Esta é a primeira edição do Prêmio CBMM. O momento foi feliz. Traz um certo alento, de que as coisas podem melhorar. É uma empresa que não tem nada a ver com a minha área de atuação. E o outro pesquisador premiado é da área de matemática. Essa é uma premiação aberta a toda a comunidade científica. Espero que outras empresas também possam apoiar a ciência, a inovação, a cultura e as artes. No Brasil, isso ainda não é comum.

Como o senhor avalia os cortes de recursos para pesquisas e polêmicas políticas na área?

Esse prêmio mostra o valor da ciência. Não consigo entender como as pessoas não percebem a importância da ciência. Medicamentos, tecnologias, tudo vem da pesquisa e inovação.
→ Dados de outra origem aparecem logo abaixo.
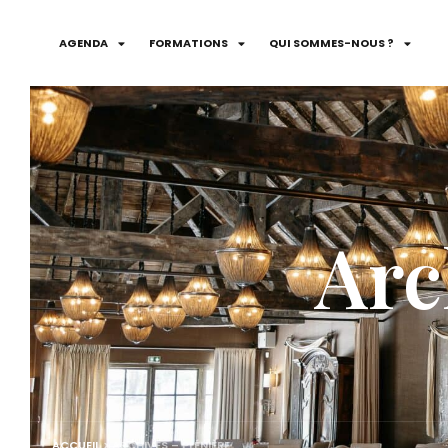
AGENDA
FORMATIONS
QUI SOMMES-NOUS ?
Arc
ACCUEIL
>
ARCHIVES – PLÉNIÈRE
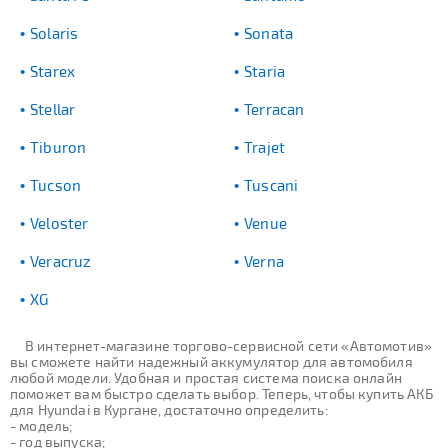
Solaris
Sonata
Starex
Staria
Stellar
Terracan
Tiburon
Trajet
Tucson
Tuscani
Veloster
Venue
Veracruz
Verna
XG
В интернет-магазине торгово-сервисной сети «Автомотив»
вы сможете найти надежный аккумулятор для автомобиля
любой модели. Удобная и простая система поиска онлайн
поможет вам быстро сделать выбор. Теперь, чтобы купить АКБ
для Hyundai в Кургане, достаточно определить:
- модель;
- год выпуска;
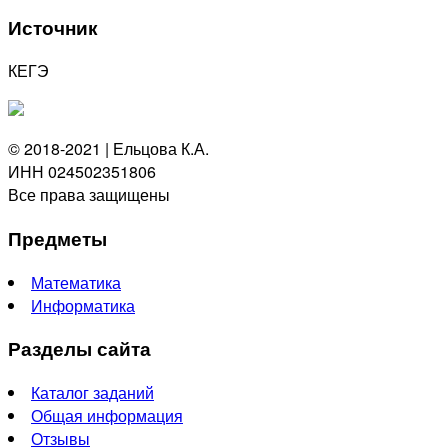
Источник
КЕГЭ
© 2018-2021 | Ельцова К.А.
ИНН 024502351806
Все права защищены
Предметы
Математика
Информатика
Разделы сайта
Каталог заданий
Общая информация
Отзывы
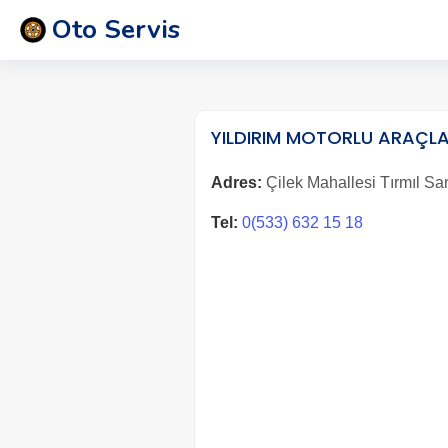
Oto Servis
YILDIRIM MOTORLU ARAÇLA
Adres:
Çilek Mahallesi Tırmıl Sa
Tel:
0(533) 632 15 18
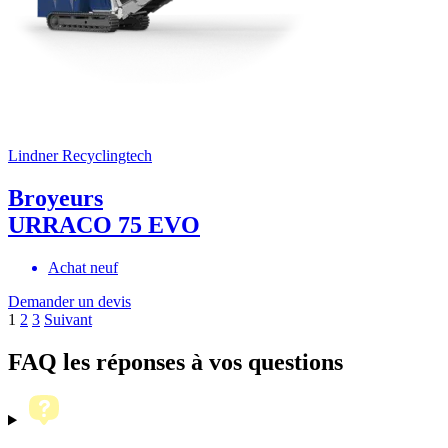
Lindner Recyclingtech
Broyeurs
URRACO 75 EVO
Achat neuf
Demander un devis
Pagination
1
2
3
Suivant
des
FAQ
les réponses à vos questions
publications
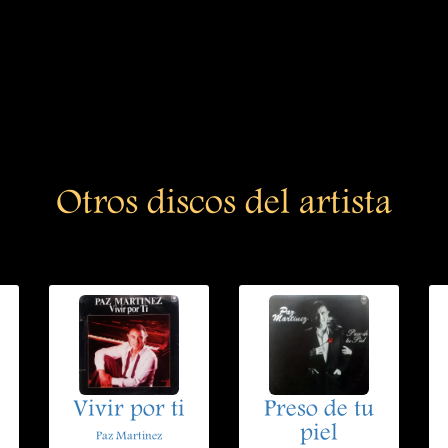
Otros discos del artista
Vivir por ti
Preso de tu
piel
Paz Martinez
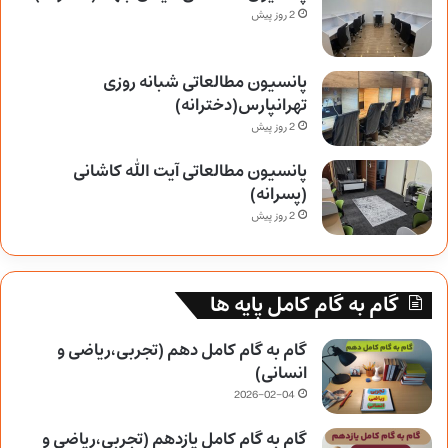
2 روز پیش
پانسیون مطالعاتی شبانه روزی
تهرانپارس(دخترانه)
2 روز پیش
پانسیون مطالعاتی آیت الله کاشانی
(پسرانه)
2 روز پیش
گام به گام کامل پایه ها
گام به گام کامل دهم (تجربی،ریاضی و
انسانی)
2026-02-04
گام به گام کامل یازدهم (تجربی،ریاضی و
É muito difícil ver que a alta cúpula do país não dá valor a ciência, que é a base de tudo. Mas eu acho que é muita ideologia, eu tenho esperança de que as coisas vão mudam. As crises não são de todas ruins. Acho que geram reflexões e abrem caminhos. Ninguém esperava essa mudança agora, essas polêmicas sobre pesquisas. Muitas pessoas receberam bolsas do CNPq e da Capes. Fica quase impossível acreditar que isso está acontecendo. A minha sugestão é que a gente tem que persistir e mudar esse quadro.

Que prejuízos o país tem com a fuga de cérebros?

Os mais jovens estão enfrentando um desemprego absurdo. Temos um grande desemprego no Brasil de pessoas com baixa qualificação, mas temos também muitos doutores e pós-doutores sem colocação no mercado. Essa fuga de cérebro gera dois grandes prejuízos ao Brasil: fará falta quando for retomado o crescimento econômico e também o país perde investimento de alta qualidade. Isto porque o Brasil gastou grande quantidade de recursos para formar essas pessoas, elas vão de mão beijada lá para fora e muitos não voltam mais para contribuir aqui. Cada dia você vê mais notícias negativas. Eu já vi muitas crises. Talvez essa seja a mais forte. Mas também vai passar. Outra que pesou muito foi a do governo de Fernando Collor. Mas naquele momento o Brasil não tinha investido tanto em recursos humanos quanto nos últimos 20 anos.  

O que mais preocupa o senhor no atual cenário?

Chama a atenção o fato de o país estar se desindustrializando. Florianópolis tem o maior polo de startups e empresas inovadoras do Brasil em relação ao total de habitantes. Isso é resultado da educação. Não há solução para os problemas do mundo sem ciência e inovação. Está muito difícil, mas temos que ser resistentes, lutar. Se fala em suspender 84 mil bolsas do CNPq. São recursos necessários para a formação dos profissionais e, se for cortado, tudo o que foi investido até agora se perde. É diferente de você começar um prédio e, se não tem dinheiro, deixa para retomar mais adiante aproveitando o que já foi feito. Se o estudante para, perde todo o curso. Este momento é muito preocupante para a ciência no Brasil. Nunca teve tanta disputa ideológica como agora.